I really wanted this to be a meaningful result, because it would have been both highly useful and extremely funny, on top of the idea that VC will be the last human job already being extremely funny.
Alas, no. As one would expect, temporal contamination breaks any comparison to human baselines. You might be able to anonymize a potential investment from 2015 such that the LLM doesn’t know which company it is, but if you know what the world looks like in 2020 and 2024, that gives you an overwhelming advantage. So we can’t use this for any real purposes. Which again, is a shame, because it would have been very funny.

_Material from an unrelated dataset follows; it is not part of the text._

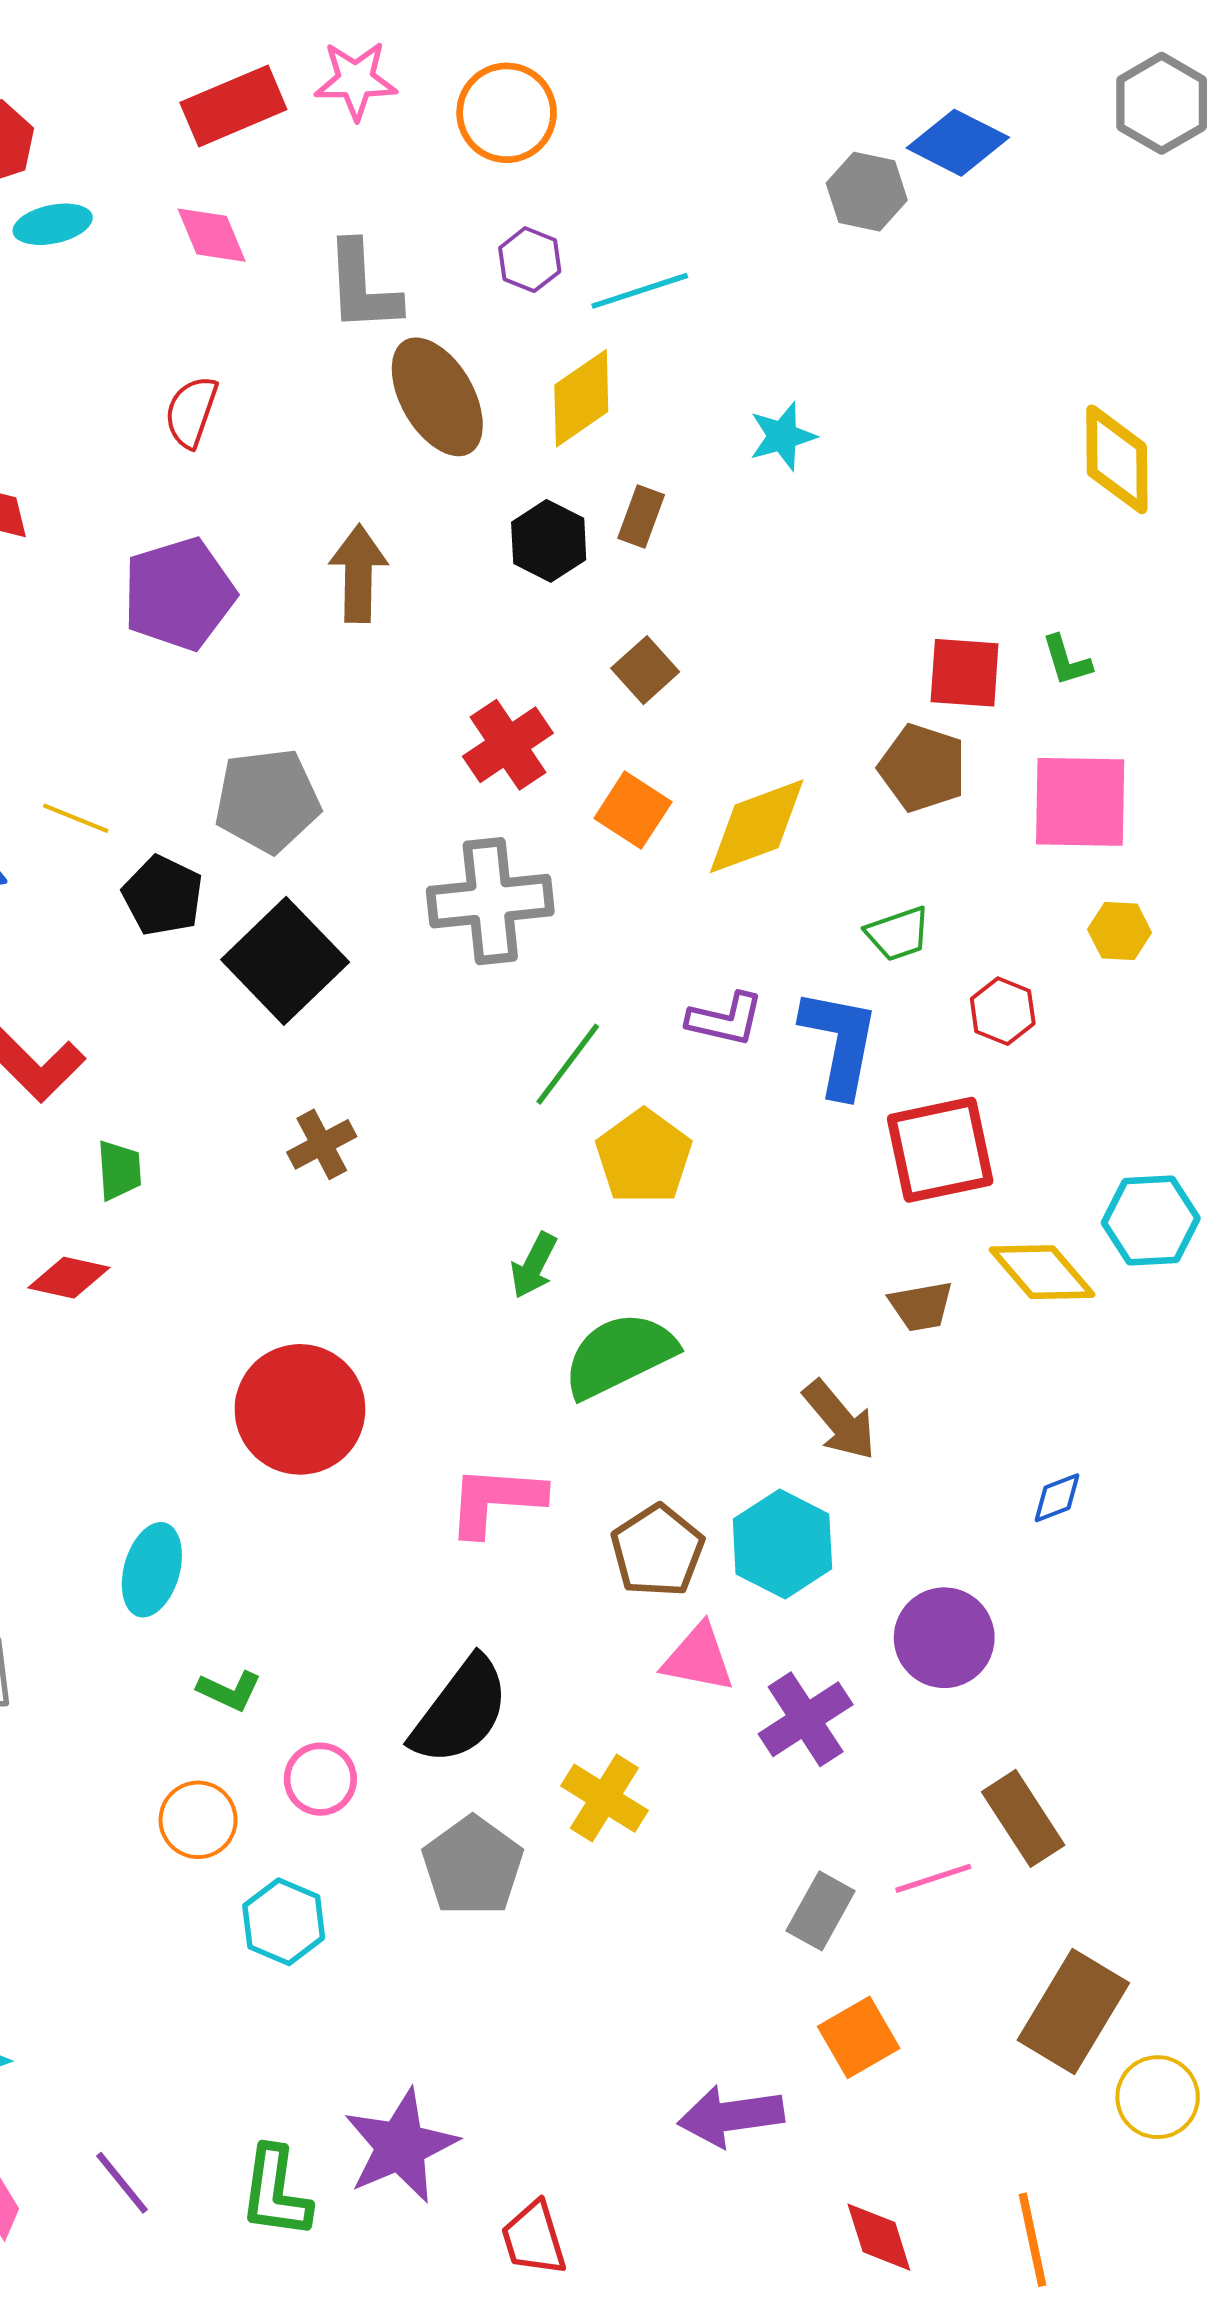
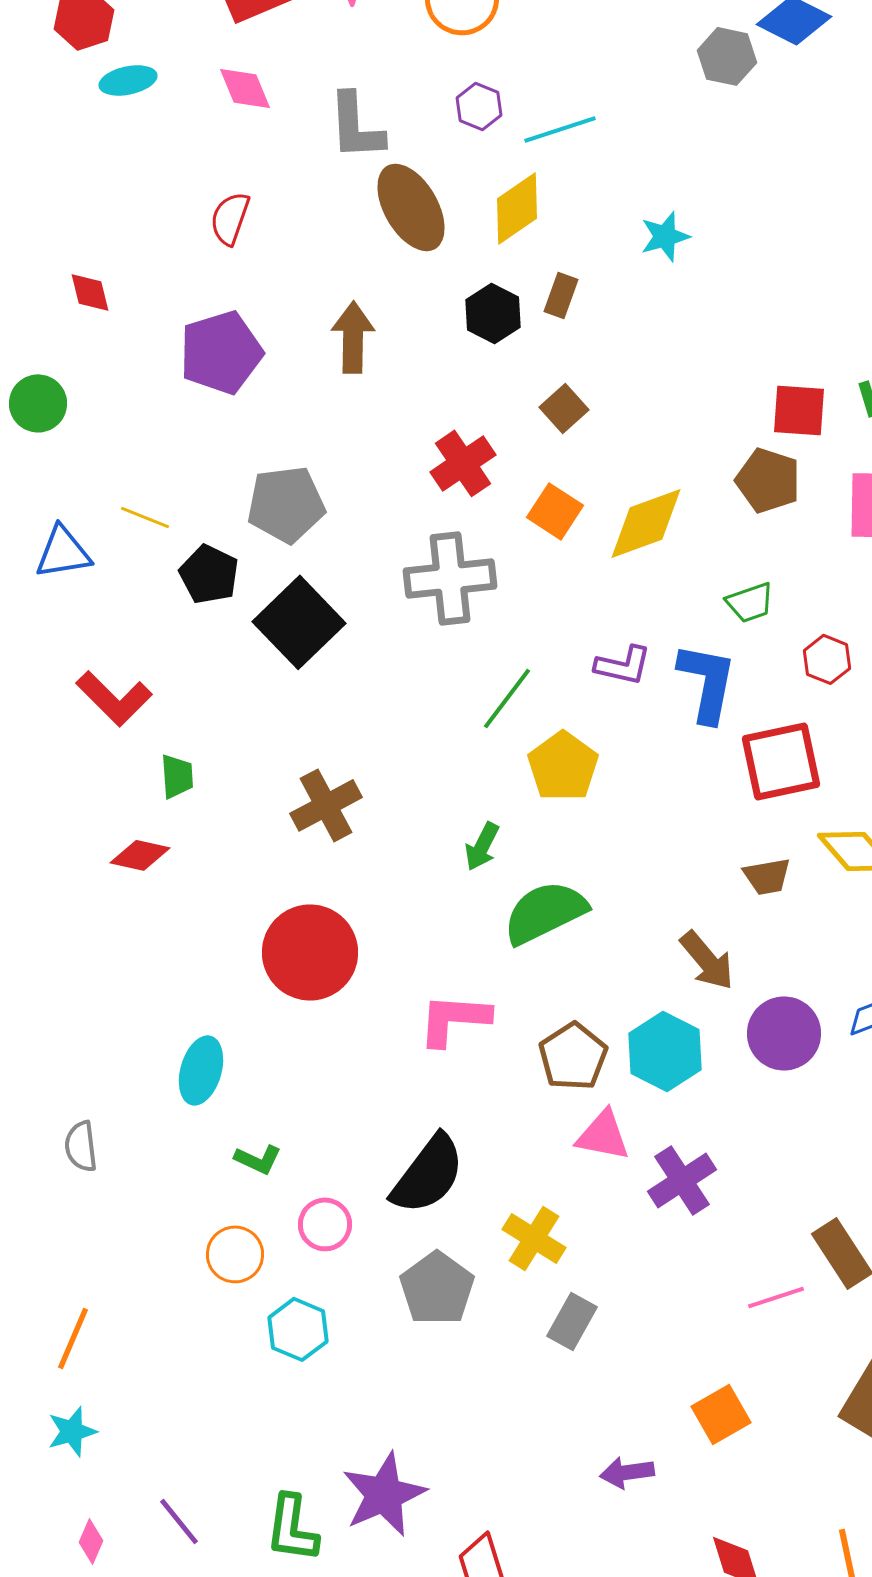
brown cross: (322, 1144) -> (326, 805), moved, size x1.4
purple circle: (944, 1638) -> (784, 1033), moved
gray rectangle: (821, 1911) -> (572, 1321), moved
purple arrow: (731, 2116) -> (627, 1472), size x0.7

There is a new high score in ARC-AGI, using Grok 4 and multi-agent collaboration with evolutionary test-time compute. I don’t see an explanation for why Grok 4 was the best LLM for the job, but either way congrats to Jeremy Burman for an excellent scaffolding job.
Choose Your Fighter
Sully’s coding verdict is Opus for design and taste, GPT-5 for complicated and confusing code, Gemini for neither. That makes sense, except I don’t see why you’d bother with Gemini.
Liron Shapira reports radically increased coding productivity from Claude Code. Note that most reports about Claude Code or Codex don’t involve having compared them to each other, but it is clear that many see either or both as radically raising productivity.
Claude is the king of multi-user-AI chat social skills. What else does this indicate?
Her follow-up post has lots of good detail.
A reminder that benchmarks are useful, but ultimately bogus:
Looking at innovation highlights that fast following is a lot harder than innovation. It is a lot easier to create r1 once OpenAI has already showed us o1, even if you don’t do distillation, reverse engineering or anything similar you have a proof of concept to work from and know where to look. If I match your offerings roughly 8 months later, I am a lot more than 8 months behind in terms of who will first get to a new target.
The obvious other metric is actual revenue or usage, which is hard to fake or game. Sriram Krishnan suggested we should use tokens generated, but I think a much better metric here is dollars charged to customers.
Get My Agent On The Line
Will you soon have an AI agent to handle increasingly large and important aspects of your finances? Yes. Even if you never let the AI transact for you directly, it can automate quite a lot of drudgery, including a bunch of work you ‘really should be’ doing but don’t, such as going over everything periodically to look for erroneous charges, missed opportunities, necessary rebalances, ensuring balances necessary to meet expenses and so on.
Workday (the company) bets on AI agents for human resources and finance.
Antisocial Media
Copyright Confrontation
OpenAI continues not to say where it got Sora’s training data. Kevin Schaul and Nitasha Tiku at the Washington Post did the latest instance of the usual thing of showing it can recreate a wide variety of existing sources using only basic prompts like ‘universal studio intro’ or ‘trailer of a TV show on a Wednesday.’
I don’t understand such claims of ‘no magic.’ If it’s so non-magical let’s see you do it, with or without such training data. I find this pretty magical, in the traditional sense of ‘movie magic.’ I also find Veo 3 substantially more magical, and the strangest editorial decision here was calling Sora a big deal while omitting that Sora is no longer state of the art.
Deepfaketown and Botpocalypse Soon
Deepfaked speeches of Charlie Kirk are being (clearly identified as such and) played in churches, along with various AI-generated images. Which seems fine?
LessWrong purges about 15 AI generated posts per day. It is plausible LessWrong is both the most diligent place about purging such content, and still has a problem with such content.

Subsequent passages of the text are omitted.